I would be interested to read what you think of alfalfa. I too am uncomfortable with the rise in popularity of this product over the last few years. There are lots of people who sing the praises of it on here, simple systems products come to mind, but when all's said and done it isn't what horses have evolved to eat.


----------



## FairyLights (25 November 2011)

I've been feeding horses for nearly 50 years We used to be taught to feed hay,oats and chaff. the chaff was home made ,50% hay and 50% oat straw. We used to be taught not to add molasses, molasses was used ,in the past,to disguise poor quality,even moldy food, to make the animal eat it. So, in a good yard it was a big no-no. If horses lost weight due to the work load or the cold weather they were rugged [if cold] and fed boiled barley and boiled linseed,which is very oily. both are more calorific,and being boiled,the barley more readily digestible. I still feed my horses according to these guidelines but in winter only add a vit and min supplement, in order to give the supplement something to "stick "to,so the powder doesnt get blown away, I add a small handful of damp bran. A horse needs something succulent everyday,this can be grass [turn out to pasture for a few hours] or some soaked sugar beet shreds or carrots/swede/turnip.  there is no need to buy expensive "mixes" or nuts with all sorts of preservatives and goodness knows what added. Invest in a chaff cutter,make your own chaff to bulk out the straights and feed according to work load.Its not rocket science.


----------



## Poppys Nannan (25 November 2011)

Would love to hear about alfalfa please x go on Oberon spill x


----------



## Oberon (25 November 2011)

I know my horse improved when taken off it.

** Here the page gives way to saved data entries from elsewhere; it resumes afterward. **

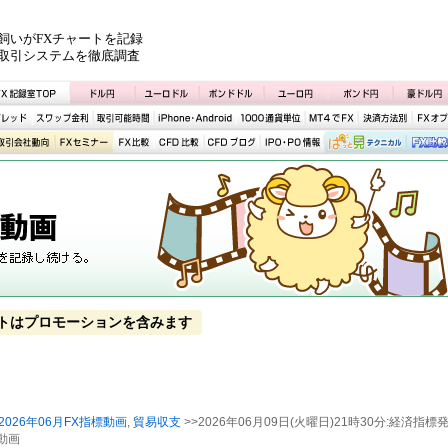
飼いがFXチャートを記録
取引システムを徹底調査
トはプロモーションを含みます
2026年06月FX指標動画
,
貿易収支
>>2026年06月09日(火曜日)21時30分:経済指標
動画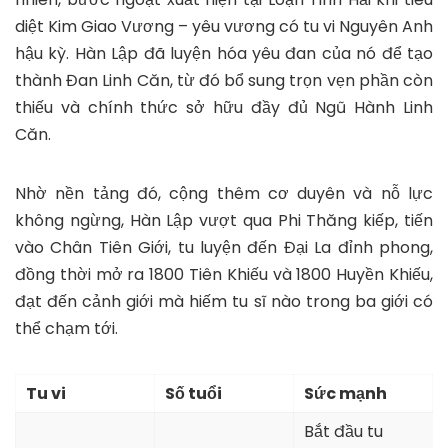
diệt Kim Giao Vương – yêu vương có tu vi Nguyên Anh
hậu kỳ. Hàn Lập đã luyện hóa yêu đan của nó để tạo
thành Đan Linh Căn, từ đó bổ sung trọn vẹn phần còn
thiếu và chính thức sở hữu đầy đủ Ngũ Hành Linh
Căn.
Nhờ nền tảng đó, cộng thêm cơ duyên và nỗ lực
không ngừng, Hàn Lập vượt qua Phi Thăng kiếp, tiến
vào Chân Tiên Giới, tu luyện đến Đại La đỉnh phong,
đồng thời mở ra 1800 Tiên Khiếu và 1800 Huyền Khiếu,
đạt đến cảnh giới mà hiếm tu sĩ nào trong ba giới có
thể chạm tới.
Tu vi
Số tuổi
Sức mạnh
Bắt đầu tu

It's not a natural feed for a horse. I wouldn't serve a plateful of peas - why serve up alfalfa?

Too high in calcium for my forage (which is also high in calcium but balanced to a high phosphorous).

Reports of hives and aggitation in horses from feeding it.


----------



## Oberon (25 November 2011)

Horsesforever1 said:



			I've been feeding horses for nearly 50 years We used to be taught to feed hay,oats and chaff. the chaff was home made ,50% hay and 50% oat straw. We used to be taught not to add molasses, molasses was used ,in the past,to disguise poor quality,even moldy food, to make the animal eat it. So, in a good yard it was a big no-no. If horses lost weight due to the work load or the cold weather they were rugged [if cold] and fed boiled barley and boiled linseed,which is very oily. both are more calorific,and being boiled,the barley more readily digestible. I still feed my horses according to these guidelines but in winter only add a vit and min supplement, in order to give the supplement something to "stick "to,so the powder doesnt get blown away, I add a small handful of damp bran. A horse needs something succulent everyday,this can be grass [turn out to pasture for a few hours] or some soaked sugar beet shreds or carrots/swede/turnip.  there is no need to buy expensive "mixes" or nuts with all sorts of preservatives and goodness knows what added. Invest in a chaff cutter,make your own chaff to bulk out the straights and feed according to work load.Its not rocket science.
		
Click to expand...








But where do I find a chaff cutter


----------



## MissMistletoe (25 November 2011)

Oberon said:









But where do I find a chaff cutter

Click to expand...

Check out Ebay, Ive watched a few to see how much they tend to go for. They were 'project chaff cutters' that needed a bit of TLC after being dug out of an old barn, or there were some ready to go ones.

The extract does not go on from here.